Actress Esther Rolle was the first woman to receive the NAACP Chairman’s Civil Rights Leadership Award. Honored for raising the image of blacks through her work on stage, television and in the movies. She attended Yale University. She died in 1998 and had an estate worth around $1.7 million.
Best known for the role of Florida Evans on the 1970s sitcoms “Maude” and “Good Times,” African-American actress Esther Rolle proved to be as spirited and iron-willed off-camera as well. The gap-toothed actress with the gravelly voice was born in Pompano Beach, Florida, the 10th child of 18 born to Caribbean farming immigrants.
Her first important work came with the Negro Ensemble Company and over the years would earn a solid careworn reputation in such theater plays as “The Blacks,” “Blues for Mister Charlie,” “The Amen Corner,” “A Raisin in the Sun” and “A Member of the Wedding.”
Ironically, her father insisted she promise him that she would never becoming a servant or maid in real life.
She didn’t, and yet Esther would have her biggest successes playing just those types of roles. She caught the attention of TV producer Norman Lear while performing on stage who cast her in the “Maude” supporting role in 1972. Audiences loved her so much as the feisty domestic who stood her ground, and then some, against her volatile and liberal-minded employer Maude Findley (Bea Arthur), that Esther earned her own spinoff series with “Good Times.” Compelled to fight racial stereotypes, she insisted before accepting the series that a strong father figure be central in the show (actor John Amos).
And while she still played the role of a lower middle-class maid, the show’s emphasis was to be on her home and family life, not her outside work.
Still, Esther left the show for one season when she was unhappy about the negative role model perpetuated by Jimmie Walker’s jive-talking J.J. character, but later returned after the producers assured her that more responsibility would be taken.
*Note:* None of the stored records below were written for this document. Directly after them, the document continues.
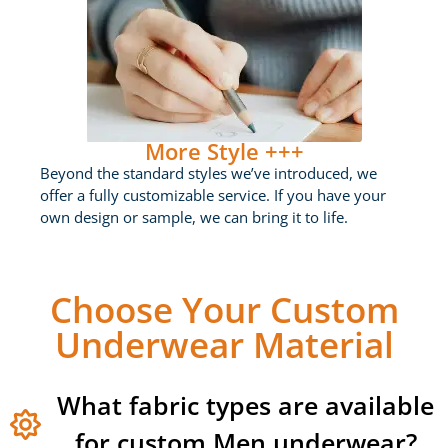
More Style +++
Beyond the standard styles we’ve introduced, we
offer a fully customizable service. If you have your
own design or sample, we can bring it to life.
Choose Your Custom
Underwear Material
What fabric types are available
for custom Men underwear?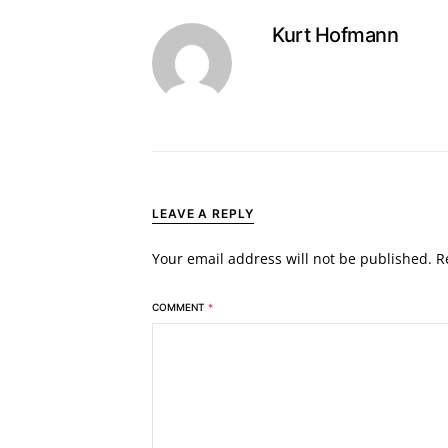
Kurt Hofmann
LEAVE A REPLY
Your email address will not be published.
R
COMMENT
*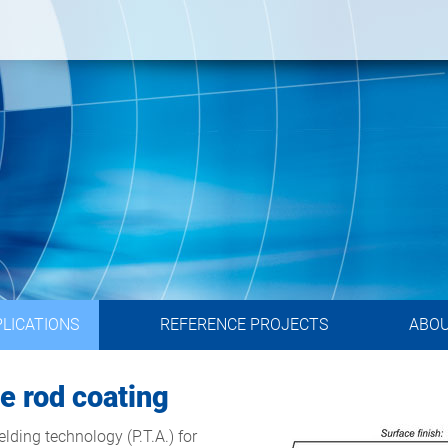
LICATIONS
REFERENCE PROJECTS
ABO
te rod coating
ding technology (P.T.A.) for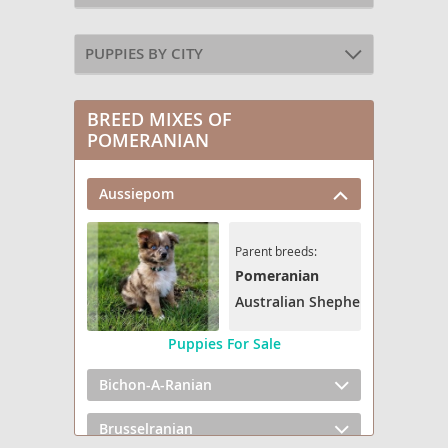
PUPPIES BY CITY
BREED MIXES OF
POMERANIAN
Aussiepom
Parent breeds:
Pomeranian
Australian Shepherd
Puppies For Sale
Bichon-A-Ranian
Brusselranian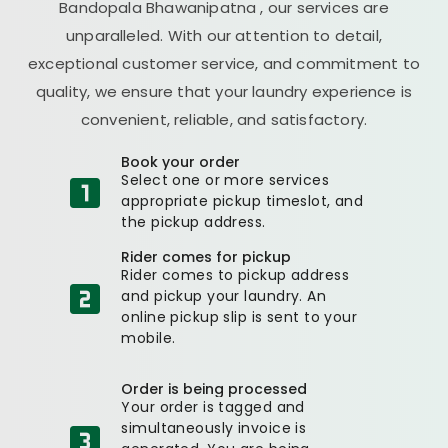
Bandopala Bhawanipatna
, our services are
unparalleled. With our attention to detail,
exceptional customer service, and commitment to
quality, we ensure that your laundry experience is
convenient, reliable, and satisfactory.
Book your order
Select one or more services
appropriate pickup timeslot, and
the pickup address.
Rider comes for pickup
Rider comes to pickup address
and pickup your laundry. An
online pickup slip is sent to your
mobile.
Order is being processed
Your order is tagged and
simultaneously invoice is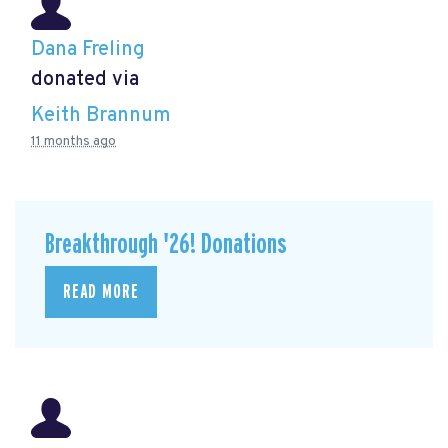
Dana Freling
donated via
Keith Brannum
11 months ago
Breakthrough '26! Donations
READ MORE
In other assignments, she won an Emmy Award for the TV movie “Summer of My German Soldier” and gained further respect for her work in Maya Angelou’s “I Know Why the Caged Bird Sings” (1979) and for her film work in Driving Miss Daisy (1990) and Rosewood (1997).
Two of her sisters, Estelle Evans and Rosanna Carter, were also character actresses. Afflicted with diabetes, Esther’s health failed in the 1990s and toward the end of her life she was on kidney dialysis.
The actress, who was divorced and had no children, died nine days after her 78th birthday on November 17, 1998.